Die musikwissenschaftliche Forschung an der Universität Bayreuth beschäftigt sich mit kulturwissenschaftlich und interdisziplinär ausgerichteten Fragestellungen der Musikgeschichte des 17. bis 21. Jahrhunderts. Dazu zählen die Verbindungen zwischen Musik und Literatur ebenso wie Aspekte einer musikwissenschaftlichen Genderforschung oder Themen wie Performanz und szenische Realisierung. Ausgeprägte inhaltliche Schwerpunkte liegen in mehreren Bereichen der Operngeschichte (die opera seria und opera buffa des 18. Jahrhunderts, höfische Repräsentation, Richard Wagner, Musiktheater um 1900, Oper und Politik) sowie im Bereich der Sinfonik und Klaviermusik des 19. Jahrhunderts.

Aktuelle Forschungsprojekte

"Die Opera buffa als europäisches Phänomen. Migration, Mapping und Transformation einer neuen Gattung" ​Einklappen

(Forschungsprojekt, gefördert durch die DFG, Oktober 2017 bis September 2020 an der Professur für Musikwissenschaft, Universität Bayreuth, Prof. Dr. Kordula Knaus, Dr. Lena van der Hoven, Dr. Andrea Zedler)
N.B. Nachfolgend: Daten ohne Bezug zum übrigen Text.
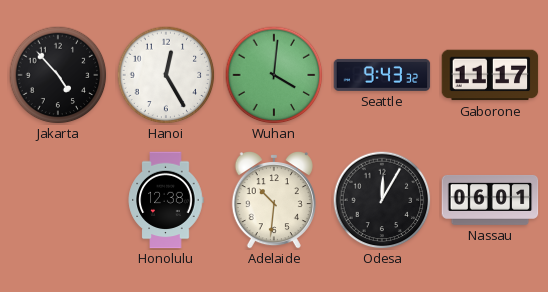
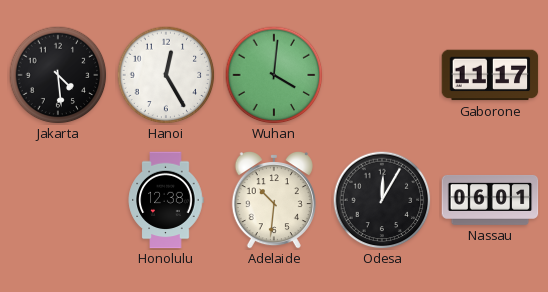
Jakarta: 4:53 -> 4:29
Seattle: 9:43 -> none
Die Verbreitung der Opera buffa in Europa zwischen 1745 und 1765 systematisch zu untersuchen, ist Ziel des von der DFG geförderten Projekts. Das leitende Erkenntnisinteresse fragt danach, wie und unter welchen Bedingungen sich die italienische komische Oper zu einem europäischen Phänomen entwickelte und somit Aufführungsorte in St. Petersburg genauso fand wie in Wien, London oder Barcelona. Drei Teilbereiche – Migration, Mapping und Transformation – wurden definiert, um zentrale Fragen zu bearbeiten. Grundlage der Analysen ist eine im Projekt erstellte Datenbank, die mit Hilfe von Visualisierungstools Wanderbewegungen abbildet. Im Teilbereich Migration stehen Verbreitungsmechanismen und Migrationsprozesse von Personen (u.a. Mitglieder von Wandertruppen) und Materialien (u.a. Musikalien und Ausstattung) im Vordergrund der Untersuchung. Eine Landkarte der Opera buffa-Aufführungen in Europa wird im Teilbereich Mapping erstellt und damit Kulturräume identifiziert und kartographiert, in denen sich die komische Oper etabliert hat. Diese Kulturräume werden auf ihre jeweiligen Rahmenbedingungen hin untersucht, unter denen sich dort die Opera buffa als aristokratische Unterhaltungsform entfalten konnte. Erkenntnisziel des Bereiches Transformation ist die Identifikation von Veränderungen, denen die Werke sowie die Gattung generell auf ihren Wegen ausgesetzt waren. Aspekte wie Repertoireumbau, Geschmackswandel, Publikum und (politische) Funktion der Oper buffa werden hierbei betrachtet. Das Projekt wird in seiner Ausrichtung einen Beitrag zum Verständnis der europäischen Operngeschichte im 18. Jahrhundert liefern und Einblicke in die sich ändernden kunstästhetischen Bedingungen der beginnenden Aufklärung geben.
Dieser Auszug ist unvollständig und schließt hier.